A year ago, Michaela Crawford would have said her fingers were anything but green, however all that has changed thanks to Dig in Falkirk.

Thursday, 22nd March 2018, 5:00 pm
From left, Sarah Fraser, food and growing project officer Forth Environment Link; Michaela Crawford from Brighthouse; Gareth Brown, Street Ambassadors Falkirk Delivers and Mandy Brown, planning officer environment Falkirk Council.
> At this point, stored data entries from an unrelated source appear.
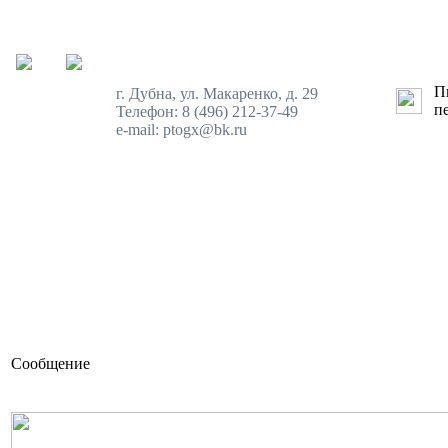
Пн
г. Дубна, ул. Макаренко, д. 29
пе
Телефон: 8 (496) 212-37-49
e-mail: ptogx@bk.ru
Сообщение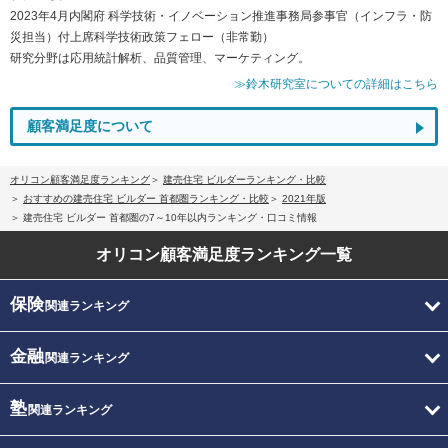
2023年4月内閣府 科学技術・イノベーション推進事務局参事官（インフラ・防
災担当）付上席科学技術政策フェロー（非常勤）
研究分野は応用統計解析、品質管理、マーケティング。
≫鈴木研究室についての詳細はこちら
顧客満足度について
オリコン顧客満足度ランキング
建売住宅 ビルダーランキング・比較
おすすめの建売住宅 ビルダー 首都圏ランキング・比較
2021年版
建売住宅 ビルダー 首都圏の7～10年以内ランキング・口コミ情報
オリコン顧客満足度
ランキング一覧
保険
関連ランキング
金融
関連ランキング
塾
関連ランキング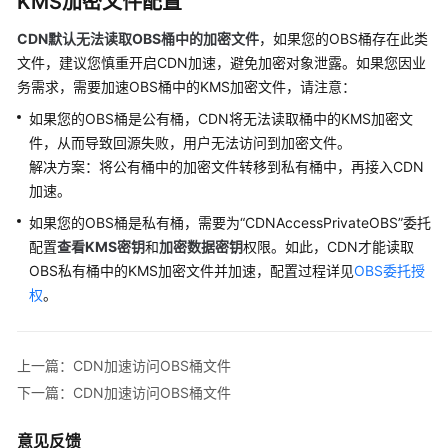
KMS加密文件配置
CDN
加
CDN默认无法读取OBS桶中的加密文件
，如果您的OBS桶存在此类
速
文件，建议您慎重开启CDN加速，避免加密对象泄露。如果您因业
访
务需求，需要加速OBS桶中的KMS加密文件，请注意：
问
如果您的OBS桶是公有桶，CDN将无法读取桶中的KMS加密文
WAF
防
件，从而导致回源失败，用户无法访问到加密文件。
护
解决方案：将公有桶中的加密文件转移到私有桶中，再接入CDN
资
加速。
源
如果您的OBS桶是私有桶，需要为“CDNAccessPrivateOBS”委托
配置
查看KMS密钥
和
加密数据密钥
权限。如此，CDN才能读取
如
OBS私有桶中的KMS加密文件并加速，配置过程详见
OBS委托授
何
权
。
设
置
缓
存
上一篇：CDN加速访问OBS桶文件
过
下一篇：CDN加速访问OBS桶文件
期
时
意见反馈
Pic: Michael Gillen.

Launched last May, the project aims to showcase what can be grown in the tiniest of urban gardens.

Michaela, who works as a customer sales adviser at BrightHouse, was one of those who decided to get involved in the project.

The planters in the High Street were cleared and adopted by local businesses and organisations, transforming them into allotments, growing fruit, vegetables, herbs and pollinators.
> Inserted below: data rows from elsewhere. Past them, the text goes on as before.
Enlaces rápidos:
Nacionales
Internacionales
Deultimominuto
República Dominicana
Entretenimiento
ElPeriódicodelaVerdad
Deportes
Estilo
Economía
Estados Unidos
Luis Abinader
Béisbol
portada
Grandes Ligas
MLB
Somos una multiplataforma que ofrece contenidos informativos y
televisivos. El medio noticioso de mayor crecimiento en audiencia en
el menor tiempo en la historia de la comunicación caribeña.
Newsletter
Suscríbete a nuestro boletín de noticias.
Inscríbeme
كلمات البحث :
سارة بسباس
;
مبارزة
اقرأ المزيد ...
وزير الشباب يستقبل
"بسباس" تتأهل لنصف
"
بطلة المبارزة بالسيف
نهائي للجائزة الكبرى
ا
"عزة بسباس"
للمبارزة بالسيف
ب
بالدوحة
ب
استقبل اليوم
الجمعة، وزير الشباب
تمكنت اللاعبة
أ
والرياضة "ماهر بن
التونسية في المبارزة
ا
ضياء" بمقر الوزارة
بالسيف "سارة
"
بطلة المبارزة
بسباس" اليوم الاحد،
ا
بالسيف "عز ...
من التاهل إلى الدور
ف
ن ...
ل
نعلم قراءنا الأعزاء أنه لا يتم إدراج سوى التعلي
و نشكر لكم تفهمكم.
The 34-year-old said: “I had no real gardening experience whatsoever.

“I’d started doing my garden at home, but nothing like what I’ve been doing up town.
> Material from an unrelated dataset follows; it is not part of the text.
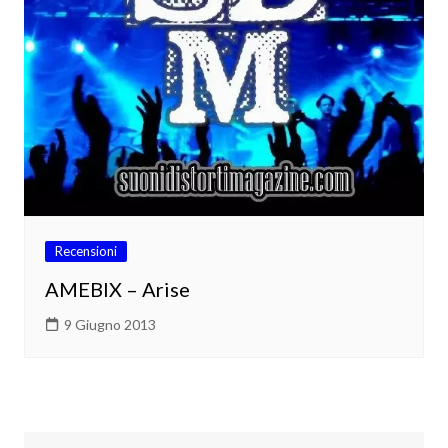
Recensioni
AMEBIX – Arise
9 Giugno 2013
“I saw the pocket allotments advertisedon facebook and I thought ‘why not get involved’, so I spoke to my manager and the wheels were set in motion.

“I thought it was a flower garden originally, but after finding out more and learning it was an allotment, I just embraced the experience.”

And since taking on a pocket allotment, Michaela has gained a wealth of knowledge.

She explained: “I started last year with no knowledge whatsoever and from the back of a couple of seed packets I have learned an awful lot.

“When you are growing something and it’s successful it’s the best thing in the world.

“I didn’t realise just how much you’d be able to grow even in a small space.

“Last year as a novice I was attempting to buy a lot of plants, but it’s very expensive to do and it can put people off.

“I now own a greenhouse and this year I’m growing 
everything from seed.”

The Dig in Falkirk project is run by Falkirk Council, Forth Environment Link and Falkirk Delivers, and it aims to encourage more 
community growing projects in the district.

“With the allotment, one thing I wanted to do was give something to the community so I decided to do a soup garden and a pie patch,” said Michaela.

“I wanted to give what I’d grown to local charities and primarily it was the soup kitchen, so I based my choice of what to grow on the fact it was something you could use in a soup or in a pudding.

“At the moment I’m finding out what’s going to be successful in the soil that we have and once I’ve figured that out I’ll keep growing what works.”